Direct Effect of Gossypol on TR-ST Cells: Perturbation of Rhodamine 123 Accumulation in Mitochondria

Abstract
Gossypol has deleterious effects directly on TR-ST cells originating from a rat testicular tumor. Exposure of TR-ST cells to gossypol (5 micrograms/ml) decreases their rate of protein synthesis approximately 30% within 1 h and 65% by greater than 10 h, causes intracellular vacuolation, changes cell shape from cobblestone to a rounded conformation and inhibits cell proliferation. Yet, these gossypol-treated cells remain viable, as assessed by their ability to hydrolyze fluorescein diacetate. Gossypol also perturbs mitochondrial transmembrane potential in TR-ST cells, as demonstrated by marked changes in rhodamine 123 staining. Mitochondria of control TR-ST cells avidly accumulate rhodamine 123, but those in cells exposed to gossypol (greater than or equal to 5 micrograms/ml) for greater than 1 h fail to sequester the fluorochrome.
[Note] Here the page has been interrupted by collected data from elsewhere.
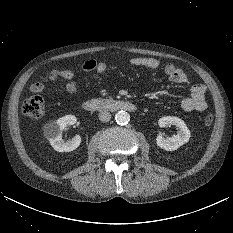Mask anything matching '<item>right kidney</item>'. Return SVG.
<instances>
[{
	"label": "right kidney",
	"mask_w": 233,
	"mask_h": 233,
	"mask_svg": "<svg viewBox=\"0 0 233 233\" xmlns=\"http://www.w3.org/2000/svg\"><path fill=\"white\" fill-rule=\"evenodd\" d=\"M77 122L74 115H66L56 121L50 122L45 126V136L49 140L51 146L58 152H70L78 148L81 143L79 135L74 136L71 140L64 141L62 139V131L68 126Z\"/></svg>",
	"instance_id": "ca27d5eb"
}]
</instances>
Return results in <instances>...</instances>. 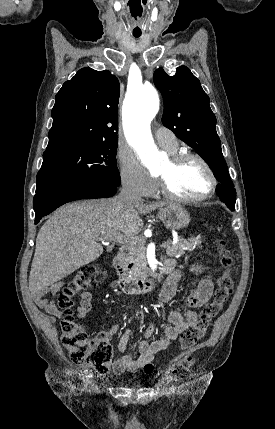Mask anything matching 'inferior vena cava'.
<instances>
[{"instance_id":"obj_1","label":"inferior vena cava","mask_w":275,"mask_h":429,"mask_svg":"<svg viewBox=\"0 0 275 429\" xmlns=\"http://www.w3.org/2000/svg\"><path fill=\"white\" fill-rule=\"evenodd\" d=\"M120 202L131 205L141 200L138 187L132 181H124L121 192L118 196Z\"/></svg>"}]
</instances>
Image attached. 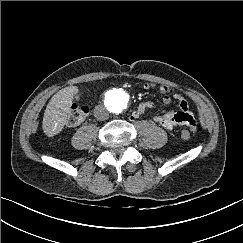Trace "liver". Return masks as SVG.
I'll use <instances>...</instances> for the list:
<instances>
[{
    "label": "liver",
    "mask_w": 243,
    "mask_h": 243,
    "mask_svg": "<svg viewBox=\"0 0 243 243\" xmlns=\"http://www.w3.org/2000/svg\"><path fill=\"white\" fill-rule=\"evenodd\" d=\"M77 92L76 86H69L58 91L50 99L42 121V129L47 136L57 135L63 129Z\"/></svg>",
    "instance_id": "liver-1"
}]
</instances>
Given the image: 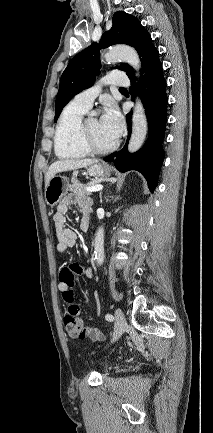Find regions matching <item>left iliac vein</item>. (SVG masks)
<instances>
[{
    "instance_id": "left-iliac-vein-1",
    "label": "left iliac vein",
    "mask_w": 213,
    "mask_h": 433,
    "mask_svg": "<svg viewBox=\"0 0 213 433\" xmlns=\"http://www.w3.org/2000/svg\"><path fill=\"white\" fill-rule=\"evenodd\" d=\"M126 327V319L121 309L115 310V330L112 341H116L123 333Z\"/></svg>"
}]
</instances>
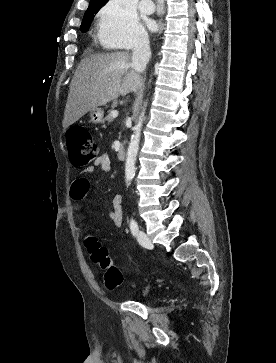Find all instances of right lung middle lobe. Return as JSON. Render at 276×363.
Masks as SVG:
<instances>
[{
  "instance_id": "right-lung-middle-lobe-1",
  "label": "right lung middle lobe",
  "mask_w": 276,
  "mask_h": 363,
  "mask_svg": "<svg viewBox=\"0 0 276 363\" xmlns=\"http://www.w3.org/2000/svg\"><path fill=\"white\" fill-rule=\"evenodd\" d=\"M100 7H101V5H99V4H93L88 7V9L86 10V12L84 14L82 24L80 26V30L82 32L88 31L89 26L94 18V15L99 11Z\"/></svg>"
}]
</instances>
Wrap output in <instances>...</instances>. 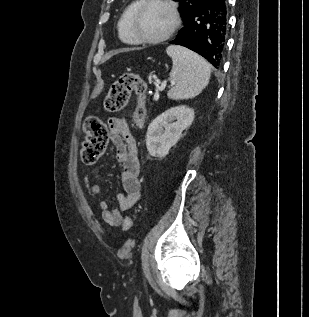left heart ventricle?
Masks as SVG:
<instances>
[{
	"label": "left heart ventricle",
	"instance_id": "obj_1",
	"mask_svg": "<svg viewBox=\"0 0 309 317\" xmlns=\"http://www.w3.org/2000/svg\"><path fill=\"white\" fill-rule=\"evenodd\" d=\"M173 23L171 10L159 3L147 6L141 13L137 28L138 31L148 38H156L165 34Z\"/></svg>",
	"mask_w": 309,
	"mask_h": 317
}]
</instances>
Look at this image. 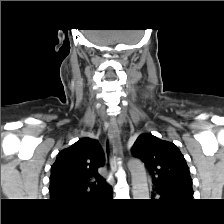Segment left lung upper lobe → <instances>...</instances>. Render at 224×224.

Instead, the cell cytoplasm shows a light and diffuse staining with rhodamine 123. Rat spermatozoa show a similar response. Conversely, at concentrations of 20 micrograms/ml, gossypol has minimal effects on rhodamine 123 accumulation by primary cultures of hepatocytes and by rat spermatogenic cells, including primary spermatocytes and spermatids (Steps 1-12). Moreover, TR-ST cells exhibit reduced mitochondrial staining with gossypol at an ED50 of 7.6 micrograms/ml, while those for the nontesticular Rat-1, AnAn, 3T3 and PtK2 cell lines are 13.1, 21.5, 28.5 and 26.4 micrograms/ml, respectively.